REQUIREMENT =
From the material below, copy out each line with the word "касается" in it.

MATERIAL SHOWN =

┌──

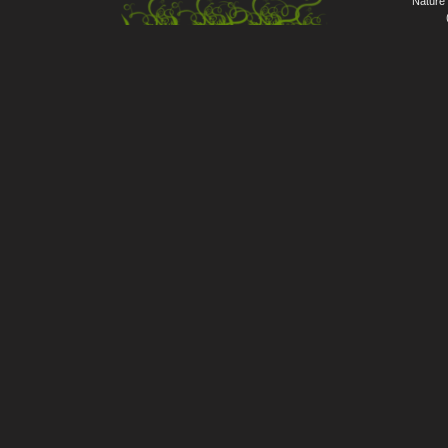
Nature 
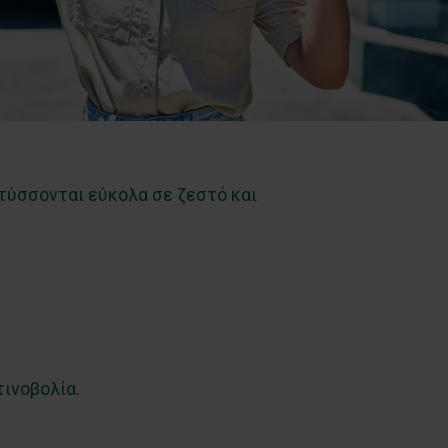
τύσσονται εύκολα σε ζεστό και
τινοβολία.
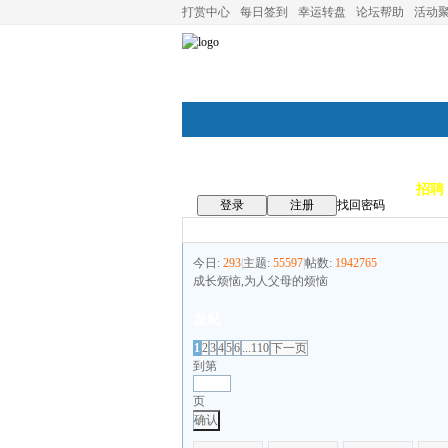
打赏中心
每日签到
幸运转盘
论坛帮助
活动
论坛首页
论坛导航
商家
招聘
登录
注册
找回密码
今日:
293
|
主题:
55597
|
帖数:
1942765
成长烦恼,为人父母的烦恼
发帖
1
2
3
4
5
6
...110
下一页
到第
页
确认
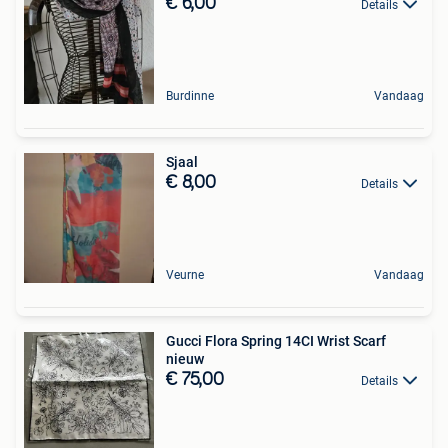
€ 6,00
Details
Burdinne
Vandaag
Sjaal
€ 8,00
Details
Veurne
Vandaag
Gucci Flora Spring 14CI Wrist Scarf
nieuw
€ 75,00
Details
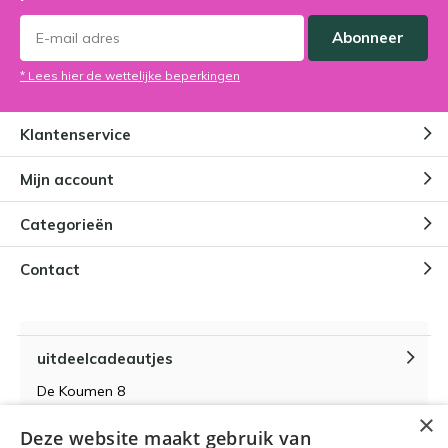
Abonneer
* Lees hier de wettelijke beperkingen
Klantenservice
Mijn account
Categorieën
Contact
uitdeelcadeautjes
De Koumen 8
6433KD Hoensbroek
×
Deze website maakt gebruik van
KvK-nummer 14087571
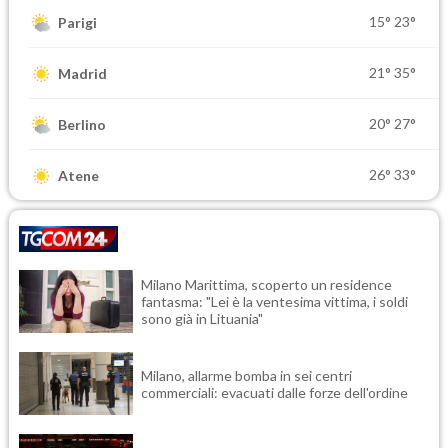
15°
23°
Parigi
21°
35°
Madrid
20°
27°
Berlino
26°
33°
Atene
Milano Marittima, scoperto un residence
fantasma: "Lei è la ventesima vittima, i soldi
sono già in Lituania"
Milano, allarme bomba in sei centri
commerciali: evacuati dalle forze dell'ordine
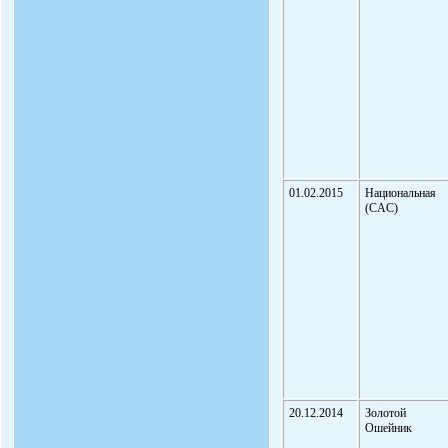
01.02.2015
Национальная
(CAC)
20.12.2014
Золотой
Ошейник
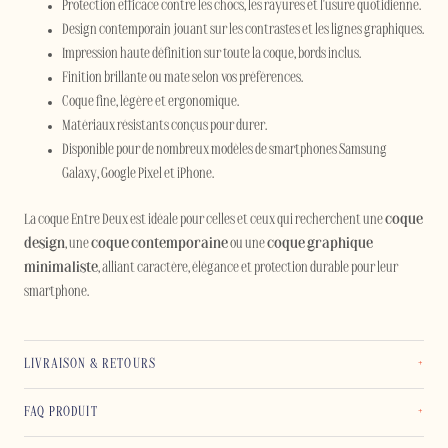
Protection efficace contre les chocs, les rayures et l'usure quotidienne.
Design contemporain jouant sur les contrastes et les lignes graphiques.
Impression haute définition sur toute la coque, bords inclus.
Finition brillante ou mate selon vos préférences.
Coque fine, légère et ergonomique.
Matériaux résistants conçus pour durer.
Disponible pour de nombreux modèles de smartphones Samsung
Galaxy, Google Pixel et iPhone.
La coque Entre Deux est idéale pour celles et ceux qui recherchent une
coque
design
, une
coque contemporaine
ou une
coque graphique
minimaliste
, alliant caractère, élégance et protection durable pour leur
smartphone.
LIVRAISON & RETOURS
FAQ PRODUIT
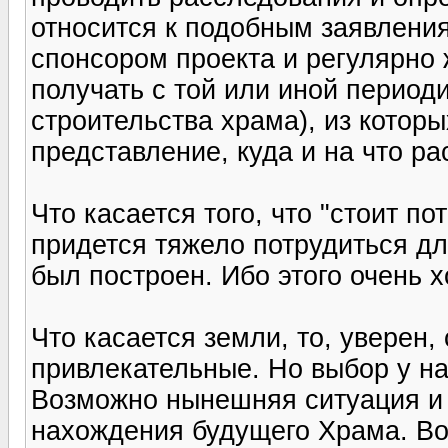
относится к подобным заявлени
спонсором проекта и регулярно 
получать с той или иной период
строительства храма), из котор
представление, куда и на что ра
Что касается того, что "стоит по
придется тяжело потрудиться дл
был построен. Ибо этого очень 
Что касается земли, то, уверен,
привлекательные. Но выбор у на
Возможно нынешняя ситуация и 
нахождения будущего Храма. В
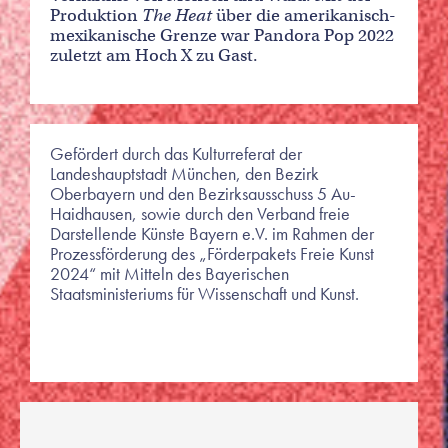
Produktion
The Heat
über die amerikanisch-
mexikanische Grenze war Pandora Pop 2022
zuletzt am Hoch X zu Gast.
Gefördert durch das Kulturreferat der
Landeshauptstadt München, den Bezirk
Oberbayern und den Bezirksausschuss 5 Au-
Haidhausen, sowie durch den Verband freie
Darstellende Künste Bayern e.V. im Rahmen der
Prozessförderung des „Förderpakets Freie Kunst
2024“ mit Mitteln des Bayerischen
Staatsministeriums für Wissenschaft und Kunst.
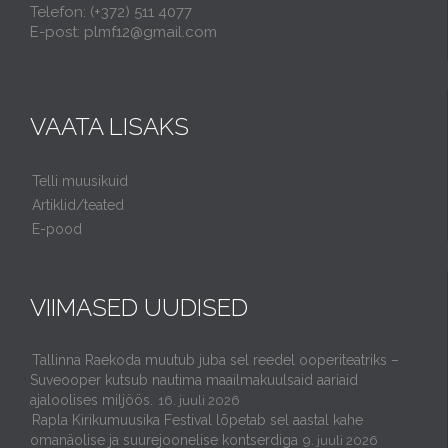
Telefon: (+372) 511 4077
E-post: plmf12@gmail.com
VAATA LISAKS
Telli muusikuid
Artiklid/teated
E-pood
VIIMASED UUDISED
Tallinna Raekoda muutub juba sel reedel ooperiteatriks –
Suveooper kutsub nautima maailmakuulsaid aariaid
ajaloolises miljöös.
16. juuli 2026
Rapla Kirikumuusika Festival lõpetab sel aastal kahe
omanäolise ja suurejoonelise kontserdiga
9. juuli 2026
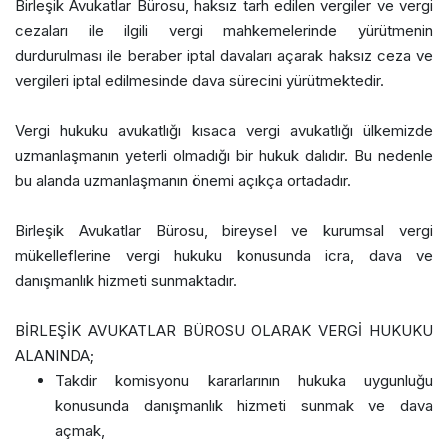
Birleşik Avukatlar Bürosu, haksız tarh edilen vergiler ve vergi
cezaları ile ilgili vergi mahkemelerinde yürütmenin
durdurulması ile beraber iptal davaları açarak haksız ceza ve
vergileri iptal edilmesinde dava sürecini yürütmektedir.
Vergi hukuku avukatlığı kısaca vergi avukatlığı ülkemizde
uzmanlaşmanın yeterli olmadığı bir hukuk dalıdır. Bu nedenle
bu alanda uzmanlaşmanın önemi açıkça ortadadır.
Birleşik Avukatlar Bürosu, bireysel ve kurumsal vergi
mükelleflerine vergi hukuku konusunda icra, dava ve
danışmanlık hizmeti sunmaktadır.
BİRLEŞİK AVUKATLAR BÜROSU OLARAK VERGİ HUKUKU
ALANINDA;
Takdir komisyonu kararlarının hukuka uygunluğu
konusunda danışmanlık hizmeti sunmak ve dava
açmak,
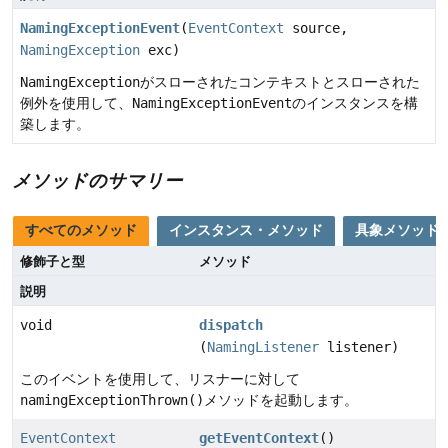
NamingExceptionEvent
(
EventContext
source,
NamingException
exc)
NamingException
がスローされたコンテキストとスローされた
例外を使用して、
NamingExceptionEvent
のインスタンスを構
築します。
メソッドのサマリー
すべてのメソッド
インスタンス・メソッド
具象メソッド
修飾子と型
メソッド
説明
void
dispatch
(
NamingListener
listener)
このイベントを使用して、リスナーに対して
namingExceptionThrown()
メソッドを起動します。
EventContext
getEventContext
()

└──

RESULT =
Что касается того, что "стоит по
Что касается земли, то, уверен,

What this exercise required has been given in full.